How do state earned income tax credits work?
States typically structure their earned income tax credit (EITC) as a percentage of the federal EITC. In 2015, state EITCs varied from 3.5 to 40 percent of the federal credit. In a few states, the structure diverges from that of the federal government. In particular, some state EITCs are not refundable, which makes them much less valuable to very low-income families who rarely owe income tax.
Twenty-six states and the District of Columbia had their own earned income tax credit in 2015, although Colorado’s credit was not funded in that year and Washington’s credit has never been implemented or funded. Washington is the only state without an income tax to have an earned income tax credit.

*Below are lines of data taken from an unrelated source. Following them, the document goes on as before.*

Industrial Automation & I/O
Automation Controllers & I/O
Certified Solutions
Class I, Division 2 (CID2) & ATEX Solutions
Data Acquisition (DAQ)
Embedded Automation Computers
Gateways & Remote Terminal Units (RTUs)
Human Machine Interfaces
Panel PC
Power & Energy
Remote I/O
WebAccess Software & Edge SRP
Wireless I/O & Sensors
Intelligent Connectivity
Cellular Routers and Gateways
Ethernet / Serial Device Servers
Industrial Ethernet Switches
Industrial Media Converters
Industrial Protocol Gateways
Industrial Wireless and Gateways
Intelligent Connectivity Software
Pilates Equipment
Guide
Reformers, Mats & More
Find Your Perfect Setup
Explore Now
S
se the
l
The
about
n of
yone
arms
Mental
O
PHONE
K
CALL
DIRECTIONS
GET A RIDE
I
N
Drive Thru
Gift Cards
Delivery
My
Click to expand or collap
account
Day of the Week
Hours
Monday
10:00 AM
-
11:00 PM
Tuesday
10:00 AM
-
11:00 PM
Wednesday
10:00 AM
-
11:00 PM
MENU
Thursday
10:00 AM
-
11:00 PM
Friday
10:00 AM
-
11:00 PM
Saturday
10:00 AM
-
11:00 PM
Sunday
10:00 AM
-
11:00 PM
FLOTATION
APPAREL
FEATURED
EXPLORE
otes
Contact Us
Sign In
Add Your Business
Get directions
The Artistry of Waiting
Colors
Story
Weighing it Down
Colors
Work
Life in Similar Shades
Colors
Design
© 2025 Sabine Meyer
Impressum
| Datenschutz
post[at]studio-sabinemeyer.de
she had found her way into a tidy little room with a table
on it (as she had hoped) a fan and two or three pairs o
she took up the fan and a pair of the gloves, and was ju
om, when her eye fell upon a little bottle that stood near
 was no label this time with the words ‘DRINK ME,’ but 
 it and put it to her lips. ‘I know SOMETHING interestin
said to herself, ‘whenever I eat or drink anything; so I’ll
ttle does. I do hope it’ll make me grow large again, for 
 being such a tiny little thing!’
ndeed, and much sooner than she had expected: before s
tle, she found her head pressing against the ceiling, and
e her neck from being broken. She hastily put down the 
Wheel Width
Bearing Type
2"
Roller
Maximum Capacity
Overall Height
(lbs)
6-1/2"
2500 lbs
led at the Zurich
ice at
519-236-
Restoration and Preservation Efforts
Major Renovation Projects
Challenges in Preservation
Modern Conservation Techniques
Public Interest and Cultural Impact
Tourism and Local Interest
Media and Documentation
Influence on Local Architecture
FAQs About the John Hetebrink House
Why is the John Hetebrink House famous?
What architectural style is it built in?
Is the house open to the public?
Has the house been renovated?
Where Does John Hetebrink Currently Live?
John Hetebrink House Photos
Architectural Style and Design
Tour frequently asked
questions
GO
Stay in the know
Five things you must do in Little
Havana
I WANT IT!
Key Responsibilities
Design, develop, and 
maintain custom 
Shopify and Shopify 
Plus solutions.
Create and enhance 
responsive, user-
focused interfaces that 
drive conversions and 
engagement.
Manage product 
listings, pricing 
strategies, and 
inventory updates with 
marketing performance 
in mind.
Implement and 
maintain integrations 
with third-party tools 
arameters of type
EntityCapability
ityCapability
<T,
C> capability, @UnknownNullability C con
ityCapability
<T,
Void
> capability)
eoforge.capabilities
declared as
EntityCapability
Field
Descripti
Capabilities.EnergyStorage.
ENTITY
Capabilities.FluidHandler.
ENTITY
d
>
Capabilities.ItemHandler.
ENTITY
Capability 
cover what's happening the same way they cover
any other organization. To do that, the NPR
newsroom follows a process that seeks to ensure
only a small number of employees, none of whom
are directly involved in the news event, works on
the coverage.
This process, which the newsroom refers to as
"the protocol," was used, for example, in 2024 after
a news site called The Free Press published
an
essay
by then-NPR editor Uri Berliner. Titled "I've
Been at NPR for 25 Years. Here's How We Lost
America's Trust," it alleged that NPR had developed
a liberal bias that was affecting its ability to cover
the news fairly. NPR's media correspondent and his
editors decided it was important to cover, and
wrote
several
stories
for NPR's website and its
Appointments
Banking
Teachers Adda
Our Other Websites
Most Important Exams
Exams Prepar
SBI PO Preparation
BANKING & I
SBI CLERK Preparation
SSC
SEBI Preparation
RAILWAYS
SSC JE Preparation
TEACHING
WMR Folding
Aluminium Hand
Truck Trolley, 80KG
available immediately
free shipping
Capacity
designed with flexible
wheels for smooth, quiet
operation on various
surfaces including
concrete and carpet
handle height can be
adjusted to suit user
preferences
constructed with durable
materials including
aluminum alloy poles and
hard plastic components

All but one state set their credits as a percentage of the federal credit, the exception being Minnesota which calculates its credit as a percentage of income (table 1). State credits varied from 3.5 percent of the federal EITC in Louisiana and North Carolina to 40 percent of the federal credit in DC. California’s credit is 85 percent of the federal credit but is based on a smaller earnings range than the federal EITC. Setting state credits as a percentage of the federal credit avoids added complexity for families filing a state income tax return. After filling out a federal tax return, families can use that information to calculate their state credit on their state tax return.
The state EITC is refundable in all but three states (Delaware, Ohio, and Virginia). A non-refundable EITC can only offset state income taxes but no other state-level taxes paid by low-income working families.
Tax Credits for Working Families. 2015. “Earned Income Tax Credit (EITC).” Accessed October 12, 2015.
Maag, Elaine. 2015. “Investing in Work by Reforming the Earned Income Tax Credit.” Washington, DC: Urban Institute.
Maag, Elaine. 2015. “Earned Income Tax Credit in the United States.” Journal of Social Security Law 22 (1): 20–30.